# new cuttings



## jtstar (Jul 5, 2011)

Planted 14 new cuttings today of Edelweiss will plant some Castel tomorrow vineyard is growing.


----------



## robie (Jul 5, 2011)

Good deal.
Wish I had a place to plant some cuttings, myself.


----------



## jtstar (Jul 5, 2011)

I have 13 Castel that I am trying to get planted also without getting a heat stroke today


----------



## davewaz (Jul 5, 2011)

I'm jealous, if only I had the land......


----------



## jtstar (Jul 5, 2011)

Well the Castels are planted and are being water as I write that is a good feeling I probably have room for about 400-500 more cutting but I think my wife will have something to say about that if I tried to do that right now.


----------



## CoachPieps (Jul 6, 2011)

interesting, is this a good time to plant? in the heat of Summer?


----------



## jtstar (Jul 6, 2011)

These cuttings were started in the house last march and just transplanted out in the vineyard yesterday these cuttings will have plenty of time yet to get a good rooting in the vineyard to make it through the winter


----------



## Racer (Jul 6, 2011)

Way to go on the additions to the vineyard! Hope you have a soaker hose or drip system for them though.

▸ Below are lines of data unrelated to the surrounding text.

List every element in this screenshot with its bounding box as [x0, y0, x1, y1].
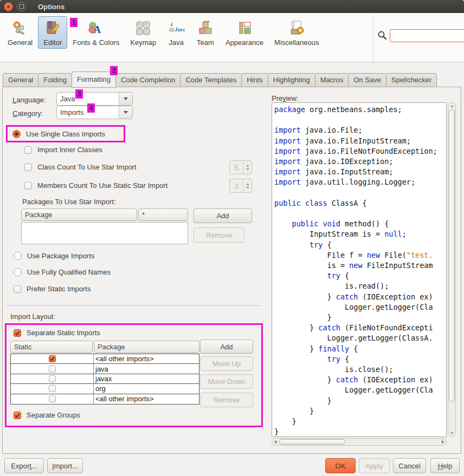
code-line: } [274, 396, 446, 406]
pkg-add-button[interactable]: Add [194, 208, 252, 223]
spinner-up-icon[interactable] [246, 165, 249, 167]
tab-code-templates[interactable]: Code Templates [180, 73, 241, 87]
toolbar-item-label: Java [169, 38, 183, 47]
code-line [274, 208, 446, 219]
pkg-remove-button[interactable]: Remove [194, 227, 244, 243]
annotation-badge-1: 1 [70, 18, 78, 27]
editor-tabs: GeneralFoldingFormattingCode CompletionC… [3, 71, 437, 87]
chevron-down-icon[interactable] [119, 106, 132, 119]
toolbar-item-appearance[interactable]: Appearance [220, 16, 269, 49]
code-line: File f = new File("test. [274, 250, 446, 260]
help-button[interactable]: Help [430, 458, 460, 473]
tab-formatting[interactable]: Formatting [72, 71, 116, 88]
pkg-table-body[interactable] [21, 222, 188, 244]
table-row[interactable]: javax [11, 374, 199, 384]
separate-static-imports-checkbox[interactable] [14, 329, 21, 337]
layout-table: <all other imports>javajavaxorg<all othe… [10, 354, 199, 405]
tab-hints[interactable]: Hints [241, 73, 268, 87]
layout-add-button[interactable]: Add [200, 340, 253, 354]
search-input[interactable] [390, 29, 464, 42]
scroll-left-icon[interactable] [274, 440, 276, 444]
import-inner-classes-checkbox[interactable] [24, 146, 32, 154]
preview-vertical-scrollbar[interactable] [448, 102, 456, 437]
code-line: try { [274, 271, 446, 281]
code-line: is.read(); [274, 281, 446, 291]
layout-cell-static [11, 354, 94, 363]
code-line: } catch (FileNotFoundExcepti [274, 323, 446, 333]
scroll-right-icon[interactable] [442, 440, 444, 444]
vertical-scroll-thumb[interactable] [449, 109, 455, 402]
annotation-badge-3: 3 [75, 89, 83, 99]
separate-groups-checkbox[interactable] [14, 412, 21, 419]
use-single-class-imports-radio[interactable] [12, 130, 21, 138]
use-single-class-imports-highlight: Use Single Class Imports [6, 125, 125, 142]
close-icon[interactable]: × [4, 2, 13, 11]
class-count-checkbox[interactable] [24, 164, 32, 171]
export-button[interactable]: Export... [4, 458, 44, 473]
chevron-down-icon[interactable] [119, 93, 132, 105]
table-row[interactable]: <all other imports> [11, 354, 199, 364]
table-row[interactable]: <all other imports> [11, 394, 199, 404]
use-package-imports-label: Use Package Imports [27, 252, 94, 260]
class-count-spinner[interactable]: 5 [229, 160, 252, 174]
code-line: is.close(); [274, 364, 446, 375]
language-label: Language: [12, 96, 46, 104]
toolbar-item-miscellaneous[interactable]: Miscellaneous [269, 16, 324, 49]
cancel-button[interactable]: Cancel [393, 458, 426, 473]
tab-general[interactable]: General [3, 73, 38, 87]
layout-remove-button[interactable]: Remove [200, 393, 253, 407]
layout-cell-package: <all other imports> [94, 395, 199, 403]
static-checkbox[interactable] [49, 395, 56, 402]
import-button[interactable]: Import... [47, 458, 83, 473]
category-label: Category: [12, 109, 43, 118]
scroll-down-icon[interactable] [450, 432, 454, 434]
tab-highlighting[interactable]: Highlighting [268, 73, 315, 87]
code-line: import java.util.logging.Logger; [274, 177, 446, 187]
pkg-table-header-package[interactable]: Package [21, 208, 137, 221]
use-fully-qualified-names-label: Use Fully Qualified Names [27, 268, 111, 276]
members-count-checkbox[interactable] [24, 182, 32, 190]
pkg-table-header-star[interactable]: * [138, 208, 188, 221]
toolbar-item-editor[interactable]: Editor [38, 16, 67, 49]
static-checkbox[interactable] [49, 375, 56, 382]
table-row[interactable]: org [11, 384, 199, 394]
prefer-static-imports-checkbox[interactable] [14, 285, 21, 293]
toolbar-item-label: Editor [43, 38, 62, 47]
move-up-button[interactable]: Move Up [200, 356, 253, 371]
toolbar-item-general[interactable]: General [2, 16, 38, 49]
code-line: import java.io.FileInputStream; [274, 136, 446, 146]
scroll-up-icon[interactable] [450, 105, 454, 107]
ok-button[interactable]: OK [325, 458, 356, 473]
move-down-button[interactable]: Move Down [200, 374, 253, 389]
table-row[interactable]: java [11, 364, 199, 374]
tab-on-save[interactable]: On Save [348, 73, 386, 87]
tab-folding[interactable]: Folding [38, 73, 72, 87]
static-checkbox[interactable] [49, 366, 56, 373]
code-line: Logger.getLogger(Cla [274, 385, 446, 395]
preview-horizontal-scrollbar[interactable] [272, 438, 447, 446]
static-checkbox[interactable] [49, 355, 56, 362]
packages-star-import-label: Packages To Use Star Import: [22, 198, 115, 206]
spinner-down-icon[interactable] [246, 187, 249, 189]
restore-icon[interactable] [17, 2, 26, 11]
separate-static-imports-label: Separate Static Imports [27, 329, 100, 337]
toolbar-item-keymap[interactable]: Keymap [125, 16, 162, 49]
separate-groups-label: Separate Groups [27, 411, 80, 419]
spinner-up-icon[interactable] [246, 183, 249, 185]
prefer-static-imports-label: Prefer Static Imports [27, 285, 91, 293]
tab-macros[interactable]: Macros [315, 73, 349, 87]
tab-code-completion[interactable]: Code Completion [116, 73, 180, 87]
layout-header-package[interactable]: Package [94, 341, 199, 353]
toolbar-item-team[interactable]: Team [191, 16, 220, 49]
layout-header-static[interactable]: Static [10, 341, 93, 353]
layout-cell-package: <all other imports> [94, 355, 199, 363]
spinner-down-icon[interactable] [246, 168, 249, 171]
apply-button[interactable]: Apply [359, 458, 390, 473]
toolbar-item-java[interactable]: JavaJava [162, 16, 191, 49]
static-checkbox[interactable] [49, 385, 56, 392]
use-fully-qualified-names-radio[interactable] [14, 268, 22, 276]
tab-spellchecker[interactable]: Spellchecker [386, 73, 437, 87]
use-package-imports-radio[interactable] [14, 252, 22, 260]
horizontal-scroll-thumb[interactable] [279, 439, 345, 445]
members-count-spinner[interactable]: 3 [229, 179, 252, 193]
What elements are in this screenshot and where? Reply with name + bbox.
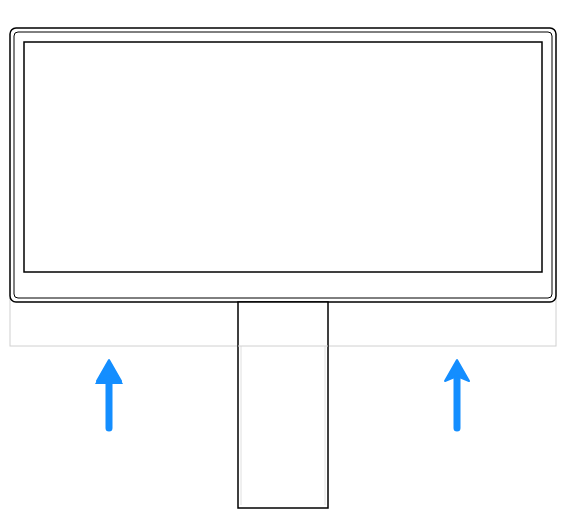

Watering to keep them alive in hot conditions can be bad for the growers health if you have to manually water them all.


----------



## jtstar (Jul 6, 2011)

I have enough hose to run all the way out there for right now I use a pulsating sprinkler and only water after dark.


----------



## jtstar (Nov 7, 2011)

Well went out and put chicken wire around all my grapes this weekend the rabbits raised cane around here with my grapes and even my contoneaster plants had to cut them back down to the ground this spring. let them rabbits show up for dinner now


----------



## TxBrew (Mar 1, 2012)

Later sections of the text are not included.